How Wearing Extensions Helped Me Value My Own Hair
We all have #HairGoals, and mine is singular: Kim Kardashian-like, to-my-waist, super-effing-long hair. Here's why: My hair’s my thing. I rarely wear jewelry or accessories, currently punctuating my look instead with Lauren Conrad-length hair. I take three supplements a day (Nutrafol, bioton, and folic acid) and will let only Serge Normant Salon’s Matthew Fugate approach me with scissors, though he calls it an "aircut" because he jokes he’s “cutting more air than hair.”
But while I strive to reach Rapunzel-status, my job as a beauty writer requires that I collect hairstylists for stories the way people collect china dolls, which means I turn down haircuts nearly weekly. To keep my locks from being lopped off, I often use the excuse that "I have a haircut scheduled the next day." I’ve even blamed Mercury being in retrograde (everyone knows you never get your hair cut when Mercury is in retrograde - thankyouverymuch, Susan Miller!). I have to say, my strategy has always worked until I attended the opening of a new location for a well-known salon last year. When my stylist got to work on my blowout, the salon owner sashayed over and launched his campaign: “You need a haircut,” he said. “I know, I have one scheduled tomorrow though!” I politely declined five times. Finally, he used the word “microtrim,” so I let him cut my hair. He promptly hacked off 5 inches. To my horror, my long-labored Khaleesi coif became a lob.
The next two weeks, my Google history showed nothing but “Can you die from an overdose of biotin?” The dowdy length made me feel like a soccer mom. Worse, my former mane was such a part of my self-expression: Strategic hair flips for theatrical effect are vital to how I talk.
I made an appointment with Fugate for hair extensions, which I worried would become an ongoing part of my baseline beauty repertoire from here on in, like the Courtney Akai-applied lash extensions I’ve been addicted to since 2009. Would hair extensions would be yet another gateway beauty drug? But since the alternative was approximately 500 bad hair days waiting for my hair to grow back to where it was, I decided to try them anyway.
I spent about $300 - thanks to my editorial discount - on the hair. When one pays for hair, I reasoned, one should leave with extensions that rival Blake Lively’s actual magical mane.
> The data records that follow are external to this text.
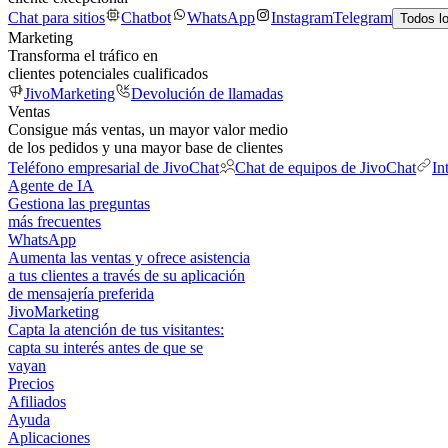
Chat para sitios
Chatbot
WhatsApp
Instagram
Telegram
Todos l
Marketing
Transforma el tráfico en
clientes potenciales cualificados
JivoMarketing
Devolución de llamadas
Ventas
Consigue más ventas, un mayor valor medio
de los pedidos y una mayor base de clientes
Teléfono empresarial de JivoChat
Chat de equipos de JivoChat
In
Agente de IA
Gestiona las preguntas
más frecuentes
WhatsApp
Aumenta las ventas y ofrece asistencia
a tus clientes a través de su aplicación
de mensajería preferida
JivoMarketing
Capta la atención de tus visitantes:
capta su interés antes de que se
vayan
Precios
Afiliados
Ayuda
Aplicaciones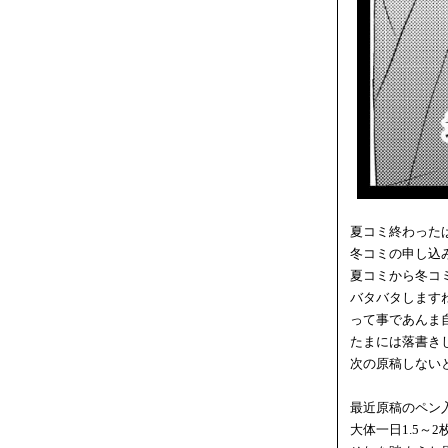
夏コミ終わった
冬コミの申し込
夏コミから冬コ
バタバタします
って事であんま
たまには落書き
次の原稿しない
最近原稿のペン
大体一日1.5～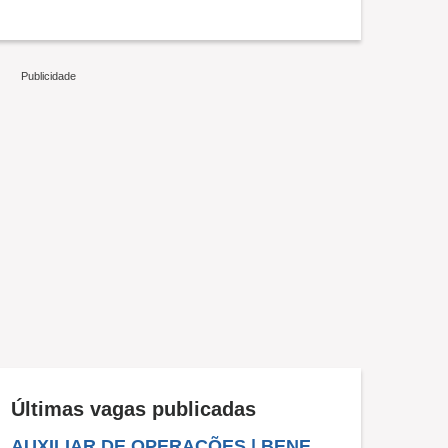
Últimas vagas publicadas
AUXILIAR DE OPERAÇÕES | BENEVIDES - PA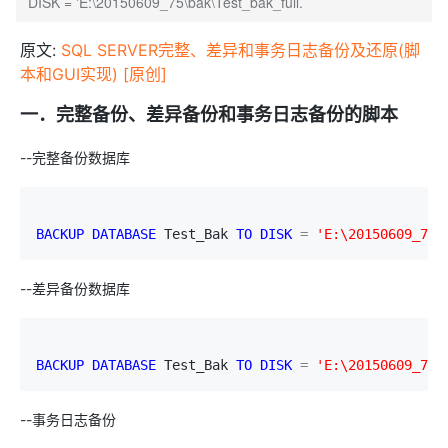
DISK = 'E:\20150609_75\bak\Test_bak_full.
原文:
SQL SERVER完整、差异和事务日志备份及还原(脚
本和GUI实现) [原创]
一．完整备份、差异备份和事务日志备份的脚本
--完整备份数据库
BACKUP
DATABASE
 Test_Bak 
TO
DISK
=
'
E:\20150609_75\
--差异备份数据库
BACKUP
DATABASE
 Test_Bak 
TO
DISK
=
'
E:\20150609_75\
--事务日志备份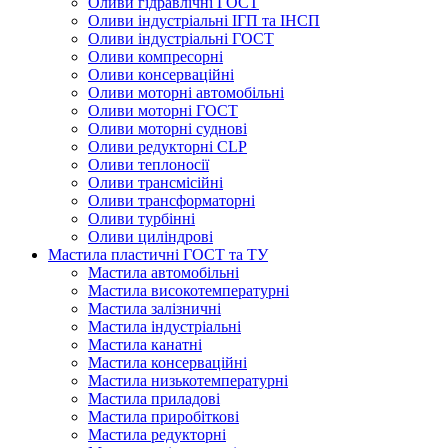
Оливи гідравлічні ГОСТ
Оливи індустріальні ІГП та ІНСП
Оливи індустріальні ГОСТ
Оливи компресорні
Оливи консерваційні
Оливи моторні автомобільні
Оливи моторні ГОСТ
Оливи моторні суднові
Оливи редукторні CLP
Оливи теплоносії
Оливи трансмісійні
Оливи трансформаторні
Оливи турбінні
Оливи циліндрові
Мастила пластичні ГОСТ та ТУ
Мастила автомобільні
Мастила високотемпературні
Мастила залізничні
Мастила індустріальні
Мастила канатні
Мастила консерваційні
Мастила низькотемпературні
Мастила приладові
Мастила приробіткові
Мастила редукторні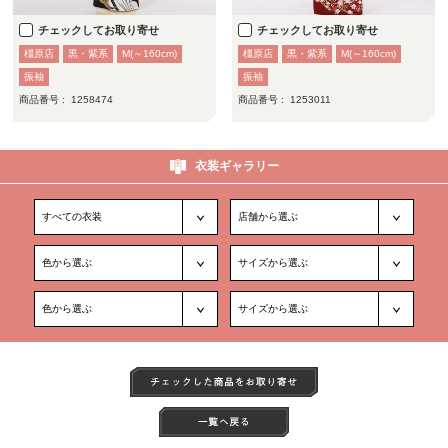
チェックしてお取り寄せ
チェックしてお取り寄せ
橿原店
黒・紫系
M(～160cm)
橿原店
黒・紫系
M(～160cm)
振袖
振袖
商品番号 :
1258474
商品番号 :
1253011
衣装ギャラリー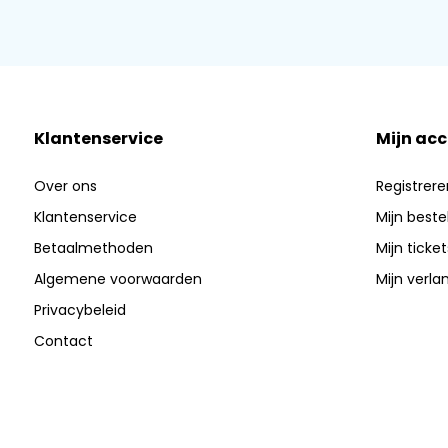
Klantenservice
Mijn ac
Over ons
Registrere
Klantenservice
Mijn beste
Betaalmethoden
Mijn ticket
Algemene voorwaarden
Mijn verlan
Privacybeleid
Contact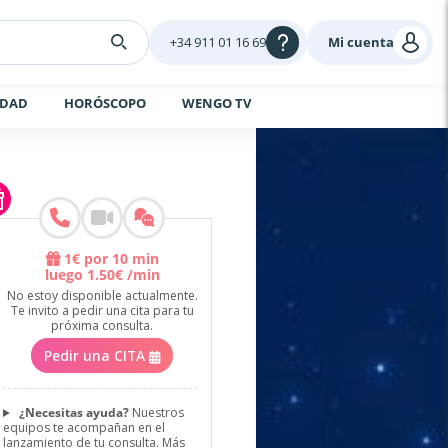
+34 911 01 16 69
Mi cuenta
IDAD
HORÓSCOPO
WENGO TV
1
€
por 10 min
luego
1
.
50
€
/min
No estoy disponible actualmente.
Te invito a pedir una cita para tu
próxima consulta.
Pedir una CITA
¿Necesitas ayuda?
Nuestros
equipos te acompañan en el
lanzamiento de tu consulta.
Más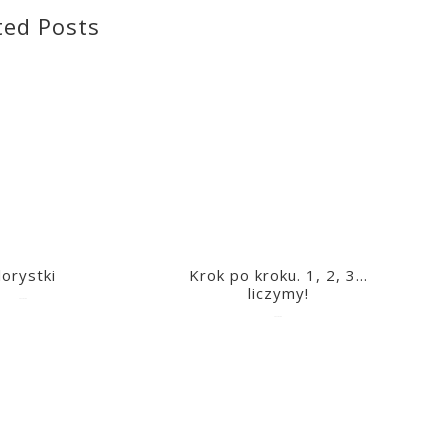
ted Posts
lorystki
Krok po kroku. 1, 2, 3…
liczymy!
2023-03-09
2023-03-09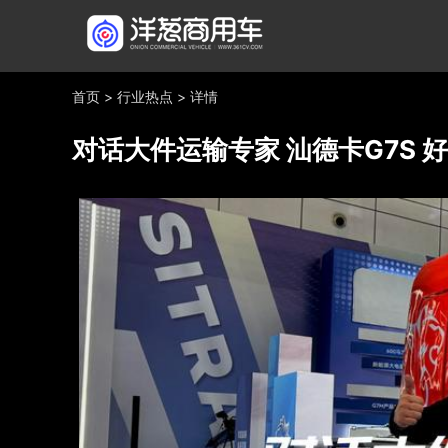
首页
>
行业热点
>
详情
对话大件运输专家 汕德卡G7S 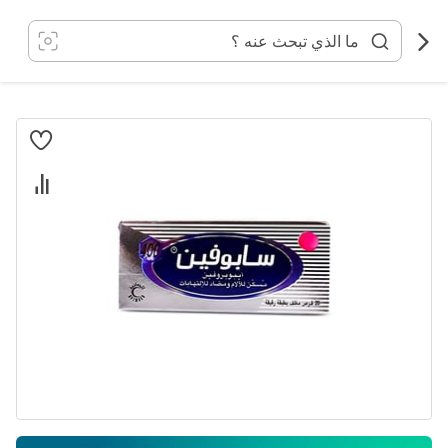
خطي
لى
لمحتوى
انتقل
إلى
النهاية
معرض
الصور
تخطي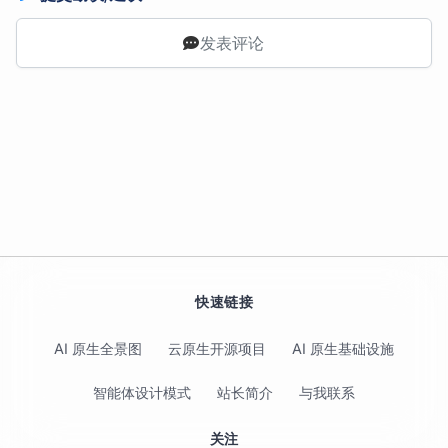
发表评论
快速链接
AI 原生全景图
云原生开源项目
AI 原生基础设施
智能体设计模式
站长简介
与我联系
关注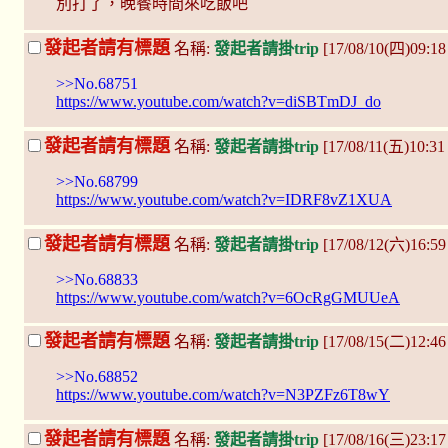
別打了，晚餐時間來吃飯吧
發起者請有標題
名稱:
發起者請掛trip
[17/08/10(四)09:1
>>No.68751
https://www.youtube.com/watch?v=diSBTmDJ_do
發起者請有標題
名稱:
發起者請掛trip
[17/08/11(五)10:31
>>No.68799
https://www.youtube.com/watch?v=IDRF8vZ1XUA
發起者請有標題
名稱:
發起者請掛trip
[17/08/12(六)16:59
>>No.68833
https://www.youtube.com/watch?v=6OcRgGMUUeA
發起者請有標題
名稱:
發起者請掛trip
[17/08/15(二)12:46
>>No.68852
https://www.youtube.com/watch?v=N3PZFz6T8wY
發起者請有標題
名稱:
發起者請掛trip
[17/08/16(三)23:17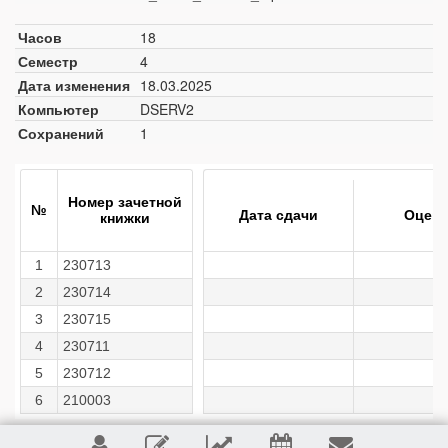
Часов
18
Семестр
4
Дата изменения
18.03.2025
Компьютер
DSERV2
Сохранений
1
Номер зачетной
№
Дата сдачи
Оценк
книжки
1
230713
2
230714
3
230715
4
230711
5
230712
6
210003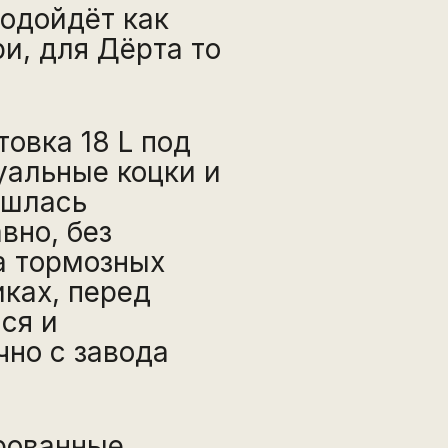
подойдёт как
ри, для Дёрта то
товка 18 L под
уальные коцки и
ошлась
вно, без
на тормозных
иках, перед
ся и
чно с завода
рованные,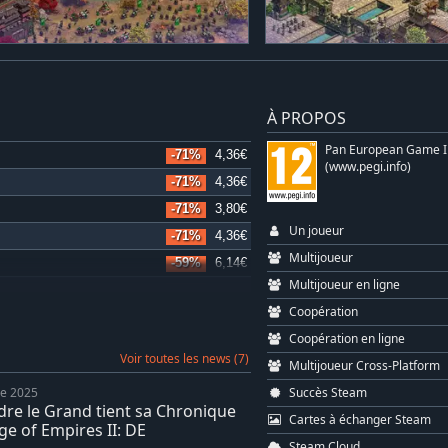
À PROPOS
Pan European Game I
-71%
4,36€
(www.pegi.info)
-71%
4,36€
-71%
3,80€
Un joueur
-71%
4,36€
Multijoueur
-59%
6,14€
Multijoueur en ligne
-52%
9,69€
Coopération
Coopération en ligne
Voir toutes les news (7)
Multijoueur Cross-Platform
Succès Steam
re 2025
dre le Grand tient sa Chronique
Cartes à échanger Steam
ge of Empires II: DE
Steam Cloud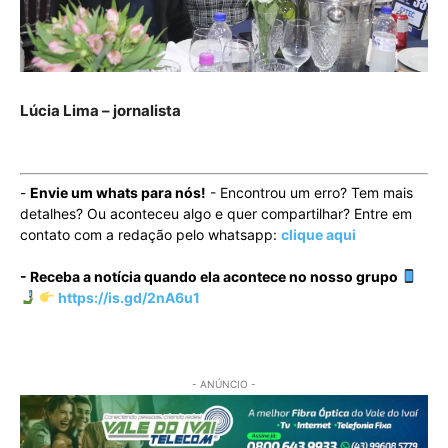
Lúcia Lima – jornalista
-
Envie um whats para nós!
- Encontrou um erro? Tem mais
detalhes? Ou aconteceu algo e quer compartilhar? Entre em
contato com a redação pelo whatsapp:
clique aqui
- Receba a notícia quando ela acontece no nosso grupo
https://is.gd/2nA6u1
- ANÚNCIO -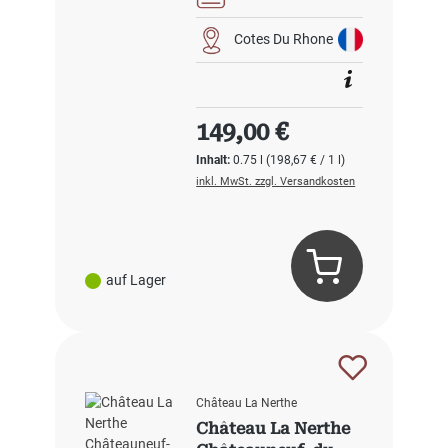
Cotes Du Rhone
Regulärer Preis:
149,00 €
Inhalt:
0.75 l
(198,67 € / 1 l)
inkl. MwSt. zzgl. Versandkosten
auf Lager
Château La Nerthe
Château La Nerthe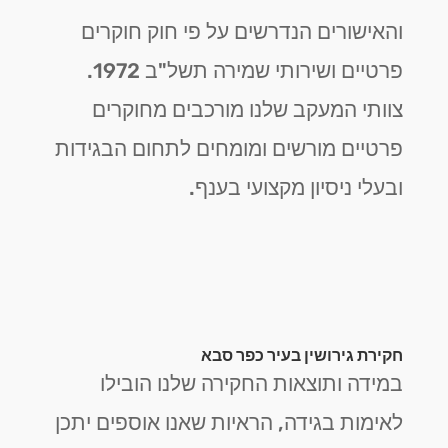
והאישורים הנדרשים על פי חוק חוקרים
פרטיים ושירותי שמירה תשל"ב 1972.
צוותי המעקב שלנו מורכבים מחוקרים
פרטיים מורשים ומומחים לתחום הבגידות
ובעלי ניסיון מקצועי בענף.
חקירת גירושין בעיר כפר סבא
במידה ותוצאות החקירה שלנו הובילו
לאימות בגידה, הראיות שאנו אוספים יתכן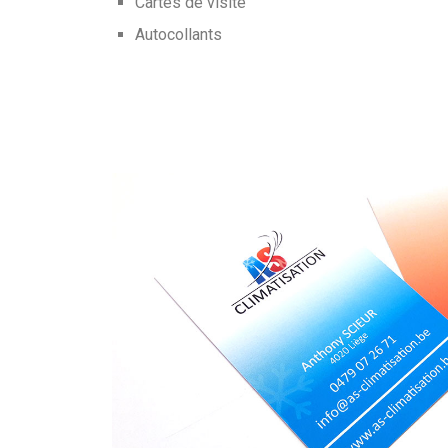
Cartes de visite
Autocollants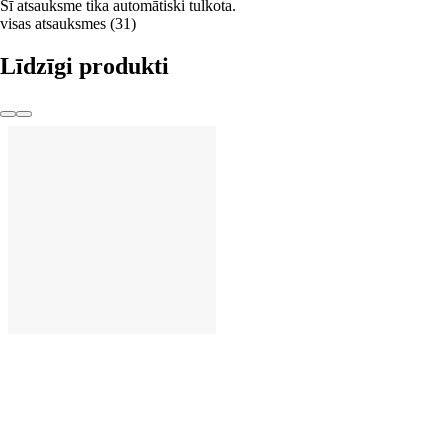
Šī atsauksme tika automātiski tulkota.
visas atsauksmes
(
31
)
Līdzīgi produkti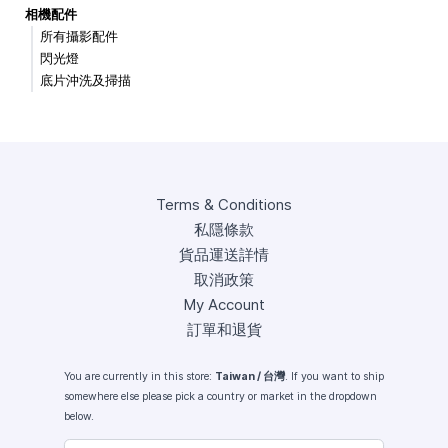
相機配件
所有攝影配件
閃光燈
底片沖洗及掃描
Terms & Conditions
私隱條款
貨品運送詳情
取消政策
My Account
訂單和退貨
You are currently in this store:
Taiwan / 台灣
. If you want to ship
somewhere else please pick a country or market in the dropdown
below.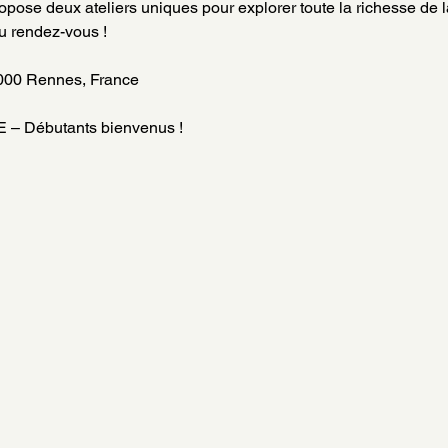
opose deux ateliers uniques pour explorer toute la richesse de l
au rendez-vous !
35000 Rennes, France
 Débutants bienvenus !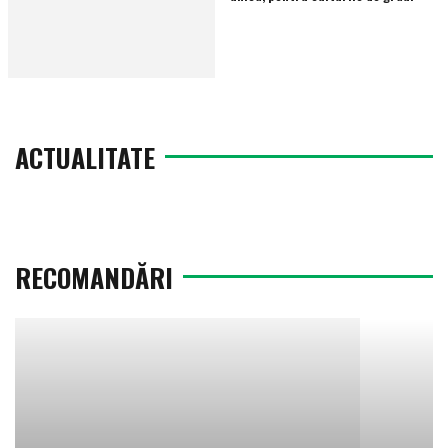
ACTUALITATE
RECOMANDĂRI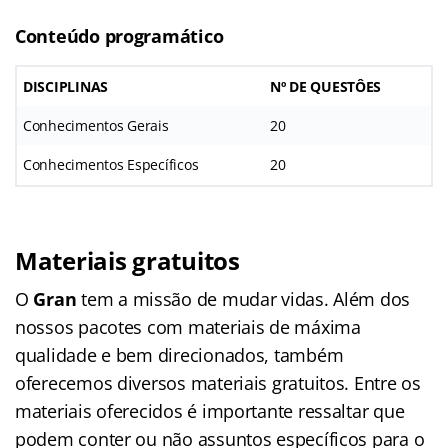
Conteúdo programático
DISCIPLINAS
Nº DE QUESTÔES
Conhecimentos Gerais
20
Conhecimentos Específicos
20
Materiais gratuitos
O
Gran
tem a missão de mudar vidas. Além dos
nossos pacotes com materiais de máxima
qualidade e bem direcionados, também
oferecemos diversos materiais gratuitos. Entre os
materiais oferecidos é importante ressaltar que
podem conter ou não assuntos específicos para o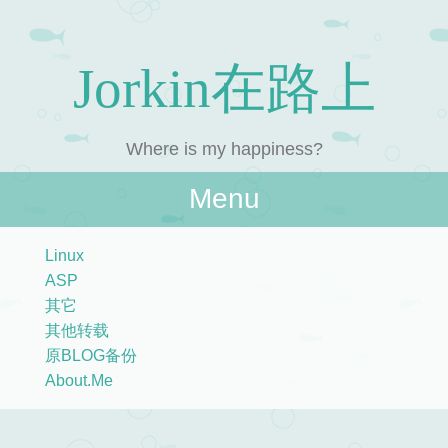
Jorkin在路上
Where is my happiness?
Menu
Skip to content
Linux
ASP
其它
其他转载
原BLOG备份
About.Me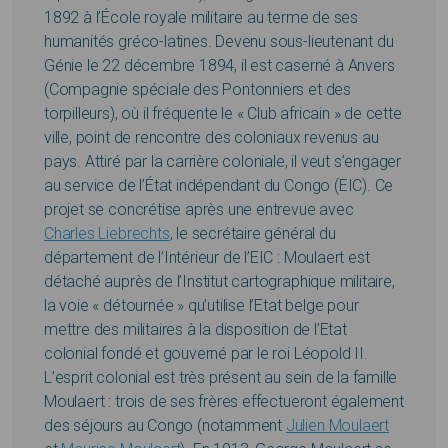
1892 à l’École royale militaire au terme de ses
humanités gréco-latines. Devenu sous-lieutenant du
Génie le 22 décembre 1894, il est caserné à Anvers
(Compagnie spéciale des Pontonniers et des
torpilleurs), où il fréquente le « Club africain » de cette
ville, point de rencontre des coloniaux revenus au
pays. Attiré par la carrière coloniale, il veut s’engager
au service de l’État indépendant du Congo (EIC). Ce
projet se concrétise après une entrevue avec
Charles Liebrechts
, le secrétaire général du
département de l’Intérieur de l’EIC : Moulaert est
détaché auprès de l’Institut cartographique militaire,
la voie « détournée » qu’utilise l’Etat belge pour
mettre des militaires à la disposition de l’Etat
colonial fondé et gouverné par le roi Léopold II.
L’esprit colonial est très présent au sein de la famille
Moulaert : trois de ses frères effectueront également
des séjours au Congo (notamment
Julien Moulaert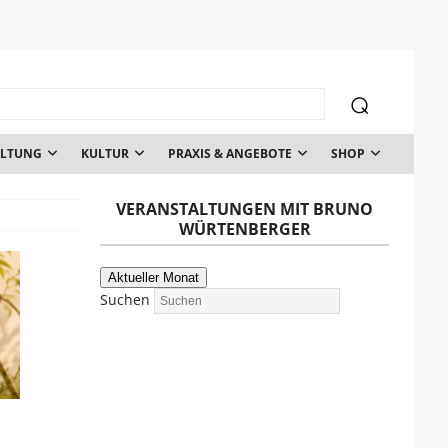
ALTUNG
KULTUR
PRAXIS & ANGEBOTE
SHOP
VERANSTALTUNGEN MIT BRUNO
WÜRTENBERGER
Aktueller Monat
Suchen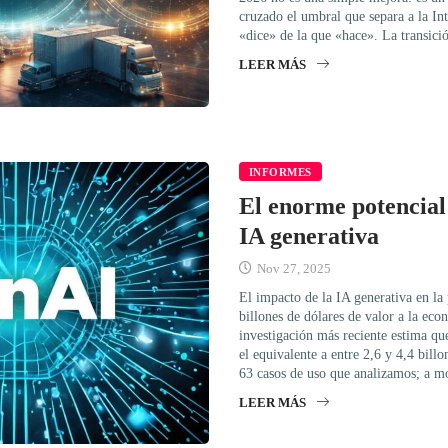
cruzado el umbral que separa a la Int
«dice» de la que «hace». La transici
LEER MÁS
INFORMES
El enorme potencial
IA generativa
Nov 27, 2025
El impacto de la IA generativa en la
billones de dólares de valor a la eco
investigación más reciente estima qu
el equivalente a entre 2,6 y 4,4 bill
63 casos de uso que analizamos; a 
LEER MÁS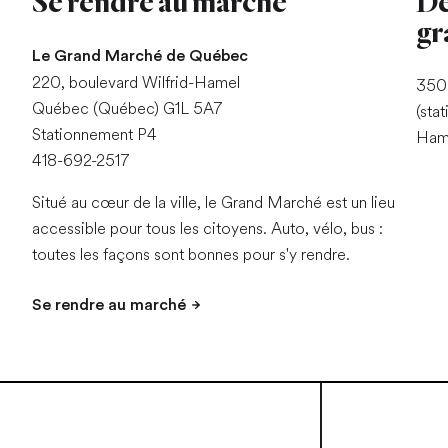
Se rendre au marché
De
gr
Le Grand Marché de Québec
220, boulevard Wilfrid-Hamel
350 
Québec (Québec) G1L 5A7
(sta
Stationnement P4
Hame
418-692-2517
Situé au cœur de la ville, le Grand Marché est un lieu
accessible pour tous les citoyens. Auto, vélo, bus :
toutes les façons sont bonnes pour s'y rendre.
Se rendre au marché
Fugate taped in the extensions at the salon - this involves sandwiching thin slivers of hair beneath the outermost layer of your hair so they remain invisible - and I was hooked as soon as I looked in the mirror. It was aspirational, Lana Del Rey-meets-water nymph hair. Season-one Serena van der Woodsen - you get the idea. As a person with a decent, but not decadent amount of hair, it instantly made me feel 57 percent prettier. As Mindy Kaling says in her book, Why Not Me, "The real trick to having gorgeous hair is quantity. Piles of thick, cascading, My Little Pony-style hair signifies youth, so if you don’t have that, you are basically announcing that you are old and dying. To keep up with the trend, everyone uses hair extensions.” I finally had Hollywood hair.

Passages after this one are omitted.